Rapid transformation. Information Leadership’s solution accelerator, iWorkplace Teams Framework ensured KDC could rapidly deploy Teams to the whole organization inside a week through automated provisioning and workflow. Michael recalls, “lockdown was announced on Wednesday night, Thursday to Friday was spent planning. Monday to Thursday the following week was the preparation, and Friday deployment began and was completed one week later. In total, sixteen teams were deployed.”

Engagement across the council has improved says Cherie; “staff post in Teams chat about business improvement ideas, replies back are made in real time and ideas about ways to be more productive can be refined – whereas before this kind of conversation was hidden away in staff inboxes.”

Less email. Cherie has noticed a huge reduction in the number of emails as the organization has moved onto Teams.
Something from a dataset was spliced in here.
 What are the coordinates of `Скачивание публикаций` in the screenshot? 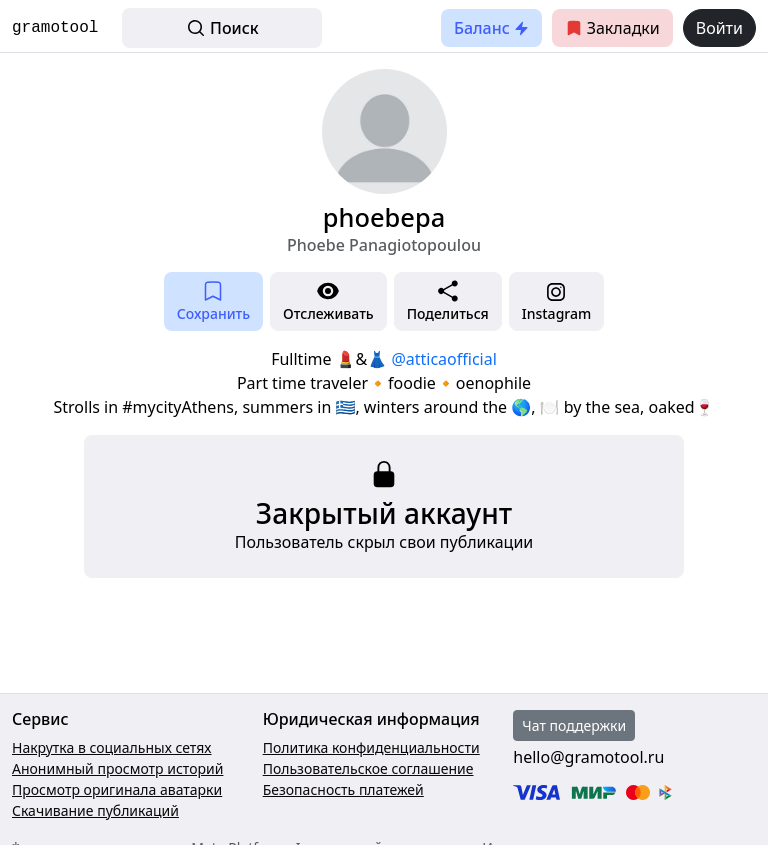 It's located at (95, 810).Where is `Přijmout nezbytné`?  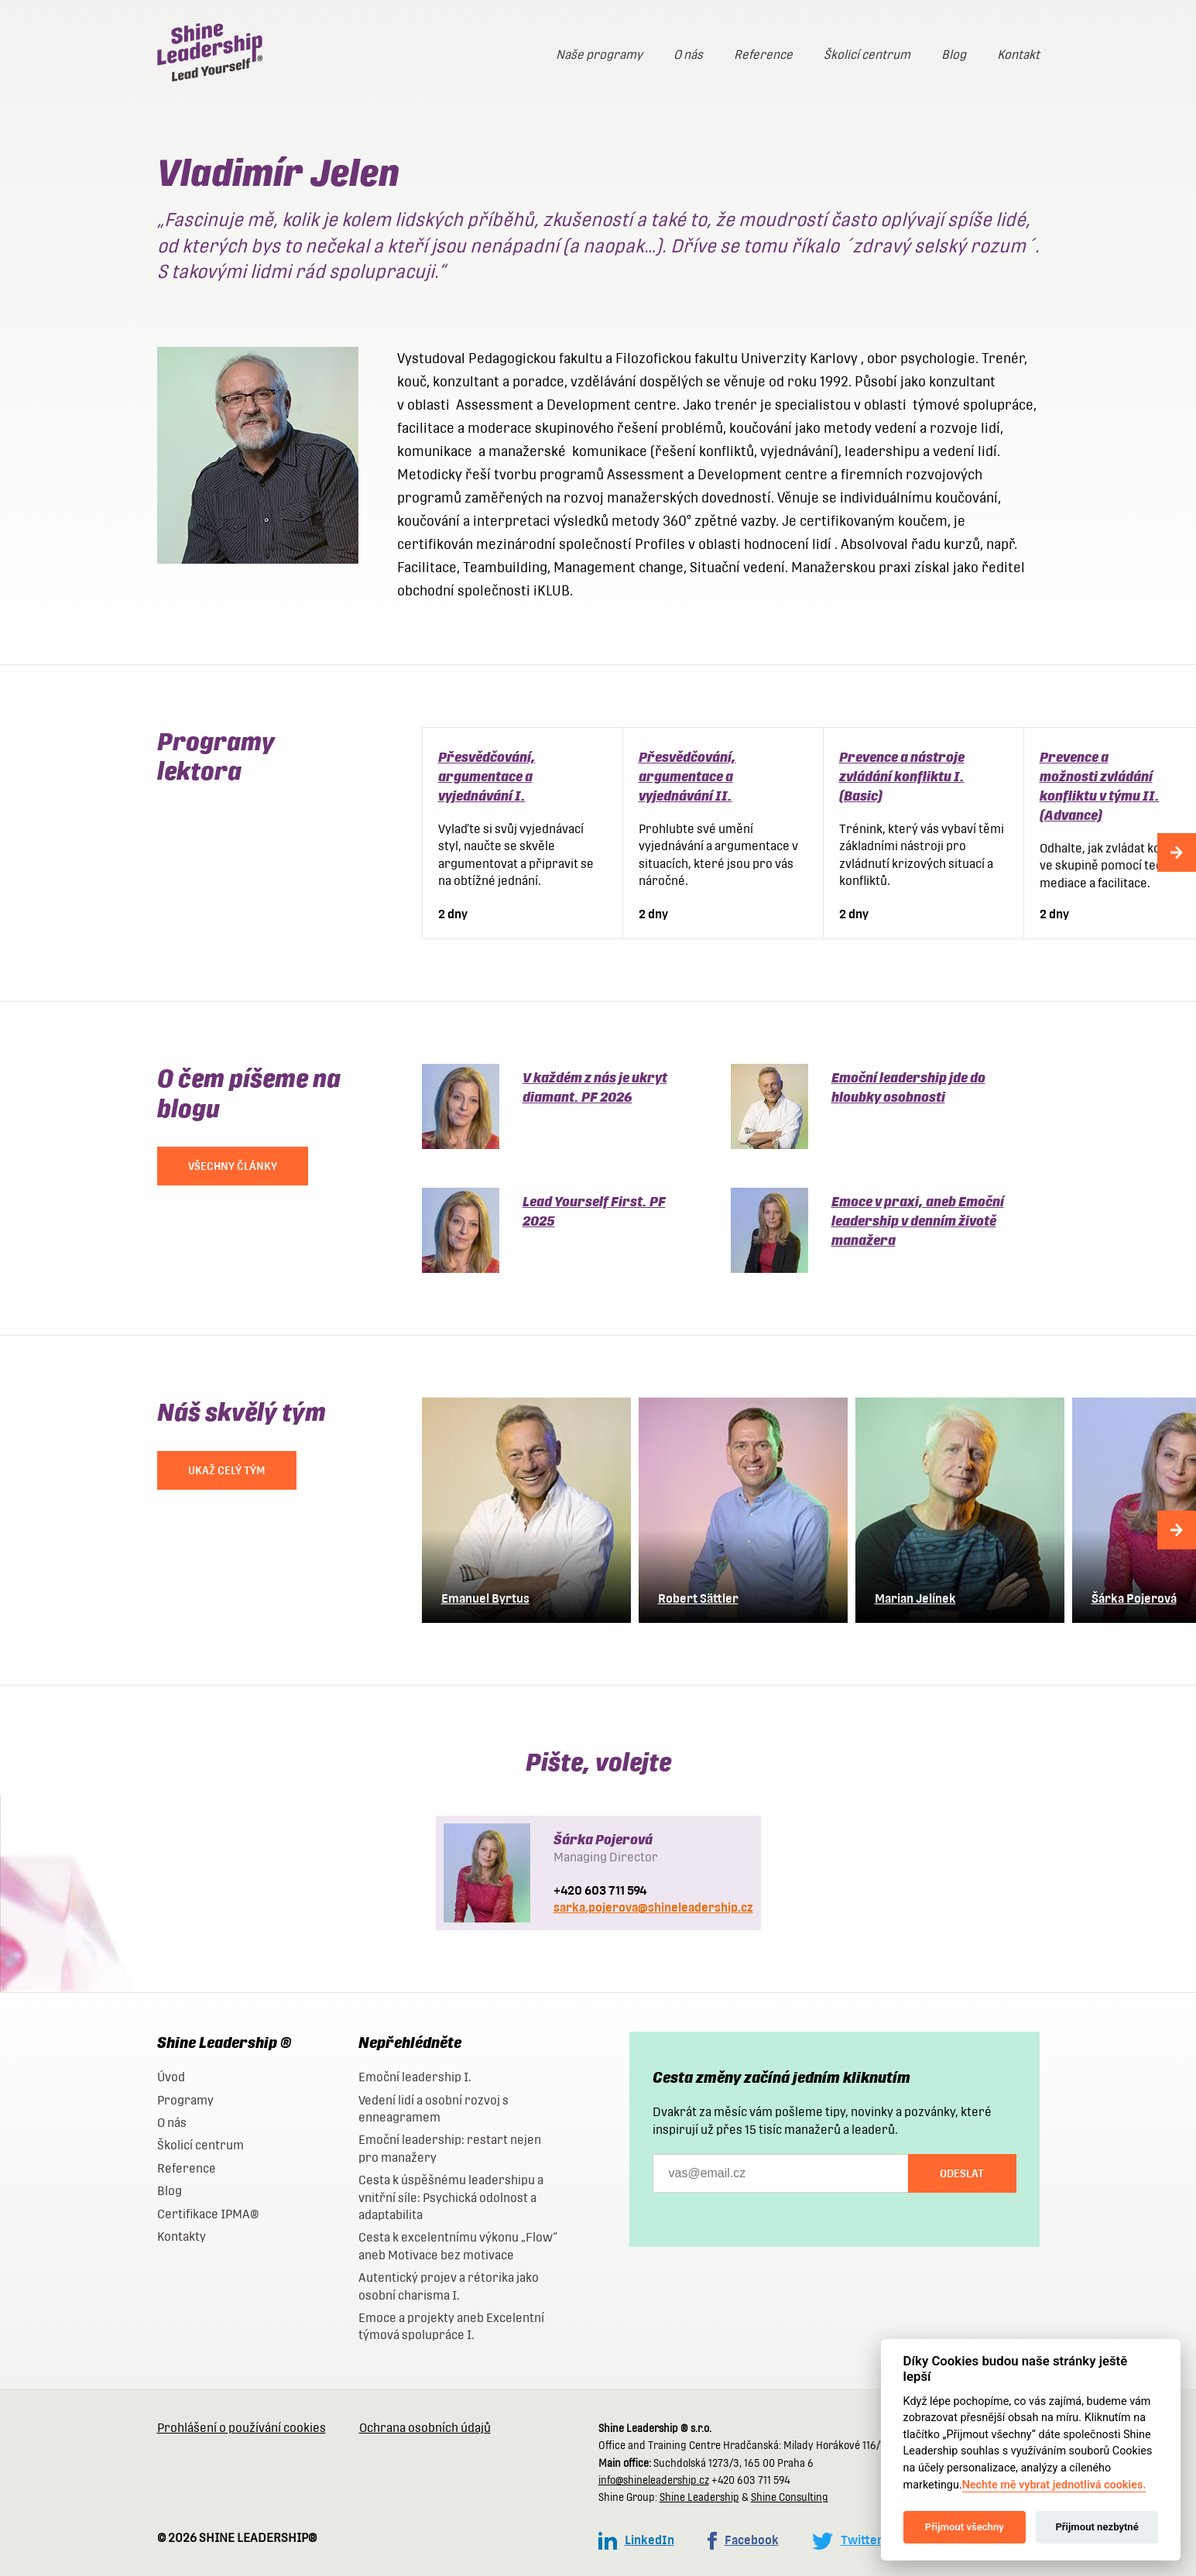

People working from home, who previously would have found this a big technical challenge, can keep doing their jobs, including remote meetings, as the tools are so intuitive and easy to use.

Teams support new ways of working. During the period that included lockdown, Teams usage went up over 1000% and 83% of users were active. Use of Teams for meetings and instant chat all surged during the lockdown and have continued to remain high as lockdown was eased and many staff continued to work from home. In addition, 46% of users accessed the Teams app via their mobile phone.

From a project management perspective, Michael sums up his experience “I have a much better handle on what’s going on. I can find things more easily and communicate more readily, track tasks and know what we’re ahead on and what we’re behind on – we have a thirty-minute standup to look at the work in progress. It’s become very effective; communication is clearer than before and the control is better than ever.”

Working remotely. Within 24 hours of the announcement of lockdown, 75% of the KDC customer services team were delivering exceptional customer services to citizens while working remotely due to ease of access to Office 365 at home.

Use of Teams by the Customer Services Team during lock-down has sustained the close team culture and competitive spirit. Twice per day Nadine holds ‘team meetings’ via Teams. Once important updates are completed, there’s a general knowledge quiz. Nadine laughs as she recounts how it works; “everyone chooses an animal sound and whoever makes the sound first gets a chance to answer the question. Sometimes team members find it hard to make their sound or whistle when they are laughing so hard.” The quiz competition on Teams has helped to keep them connected while working remotely. A channel called “Teams chat” is used for communication throughout the day to share office banter.

Jason reflects on the digital transformation, “we’ve gone from zero to 100 – it’s been fulfilling to see the people at KDC learn so much, do so much, and be happier.”